The Conservatives have won control of Barnet Council in north London after Labour was punished by voters for the antisemitism controversy.
Barnet, which has one of the UK's largest Jewish populations, was a key target for Jeremy Corbyn's party in the local elections.
Labour was widely expected to win the borough for the first time since the local authority was created in 1964.
London Mayor Sadiq Khan had predicted the party would "probably" claim victory but admitted fears about left-wing antisemitism could damage their campaign.
A defeated Labour councillor in West Hendon, where the Conservatives took all three seats, said that the party's inability with the issue of antisemitism cost them victory in Barnet.
Adam Langleben, who also sits on the national executive committee of Jewish Labour, told the Guardian: "Every Jewish Labour household we visited, people said, “not this time.” Activists were being told, “this is a racist party, an anti-Semitic party”, doors were slammed in their faces.
"The reason we have lost here is the inability to deal with this issue and to tackle antisemitism.
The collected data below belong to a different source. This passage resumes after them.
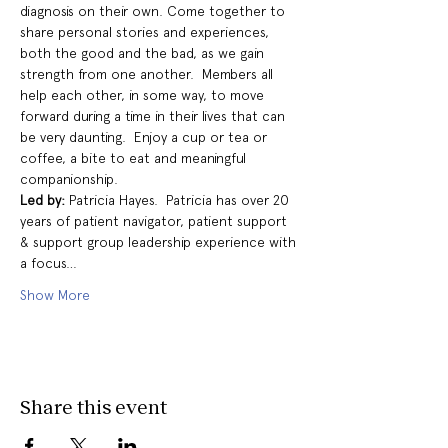
diagnosis on their own. Come together to 
share personal stories and experiences, 
both the good and the bad, as we gain 
strength from one another.  Members all 
help each other, in some way, to move 
forward during a time in their lives that can 
be very daunting.  Enjoy a cup or tea or 
coffee, a bite to eat and meaningful 
companionship.
Led by: 
Patricia Hayes.  Patricia has over 20 
years of patient navigator, patient support 
& support group leadership experience with 
a focus…
Show More
Share this event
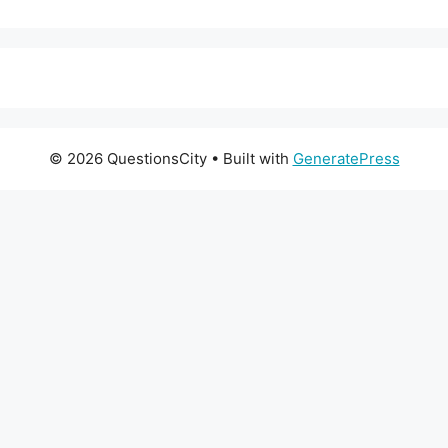
© 2026 QuestionsCity
• Built with
GeneratePress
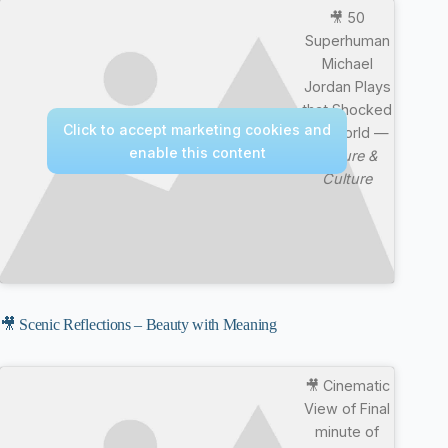
🎥 50
Superhuman
Michael
Jordan Plays
that Shocked
Click to accept marketing cookies and
the World —
enable this content
Nature &
Culture
🎥 Scenic Reflections – Beauty with Meaning
🎥 Cinematic
View of Final
minute of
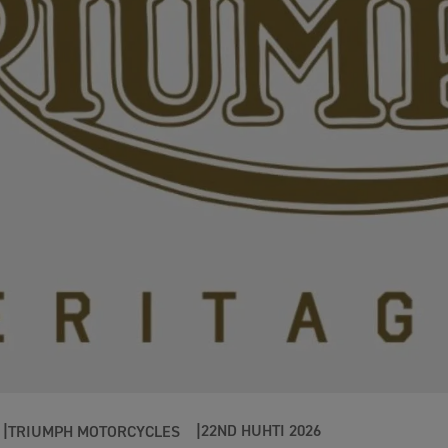
22ND HUHTI 2026
TRIUMPH MOTORCYCLES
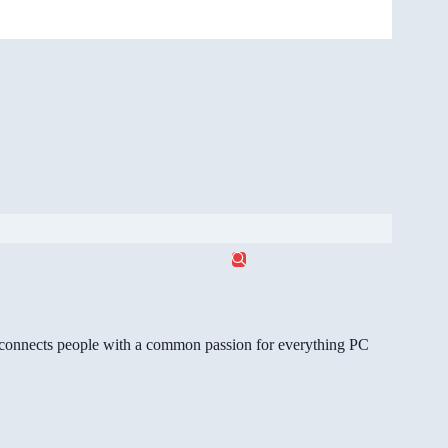
gg connects people with a common passion for everything PC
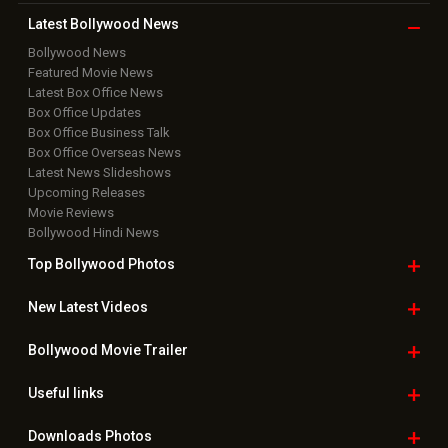
Latest Bollywood
News
Bollywood News
Featured Movie News
Latest Box Office News
Box Office Updates
Box Office Business Talk
Box Office Overseas News
Latest News Slideshows
Upcoming Releases
Movie Reviews
Bollywood Hindi News
Top Bollywood
Photos
New Latest
Videos
Bollywood
Movie Trailer
Useful
links
Downloads
Photos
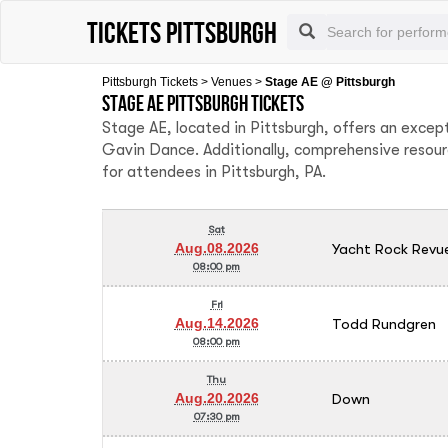
Tickets Pittsburgh
Pittsburgh Tickets
>
Venues
>
Stage AE @ Pittsburgh
Stage AE Pittsburgh tickets
Stage AE, located in Pittsburgh, offers an excep
Gavin Dance. Additionally, comprehensive resour
for attendees in Pittsburgh, PA.
Sat
Yacht Rock Revu
Aug.08.2026
08:00 pm
Fri
Todd Rundgren
Aug.14.2026
08:00 pm
Thu
Down
Aug.20.2026
07:30 pm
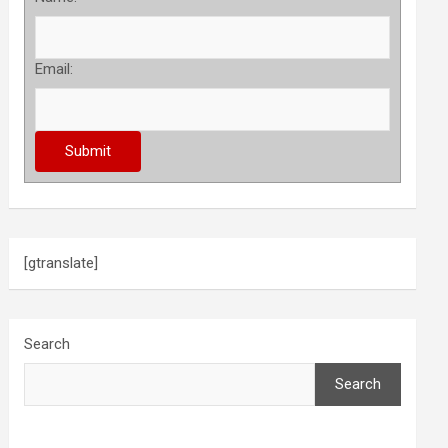
Email:
[gtranslate]
Search
Search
The Labour leadership and people around them have seen the signs for a long time and they have not acted."
Mr Langleben called for Jeremy Corbyn to visit Barnet and apologise to the Jewish community.
Labour group leader Barry Rawlings said: "I must say that in some wards where there is a large Jewish community, it has made a difference."
"Of course the Tories did go hard in those areas on that issue, saying that if you vote Labour you're voting for Jeremy Corbyn," added Mr Rawlings.
'"But to be honest most of the conversations have been about potholes rather than antisemitism. That said, we want people to know it is an issue we take very seriously in the Labour Party."
Council leader Richard Cornelius, a Conservative councillor, also said voters were generally more concerned about "local issues" rather than accusations of antisemitism within Labour.
"It's things like potholes, the collection of their rubbish bins and keeping the council tax low," he said.
"Of course there is a concern about anti-Semitism in the Jewish areas, and of course there is a wider concern about more generally - people are horrified, and Labour have to address that.
"It's been very close."
The Conservatives controlled Barnet from 2002 until it fell back into no overall control this March when one of their councillors, Sury Khatri, resigned.
They made concerted efforts to target wards with large Jewish populations in the wake of the controversy convulsing Labour.
The breakthrough came when they took a seat off Labour in Hale ward and all three from the long-time Labour stronghold of West Hendon.
Voter turnout was 43.7% - an increase from 41.1% four years ago.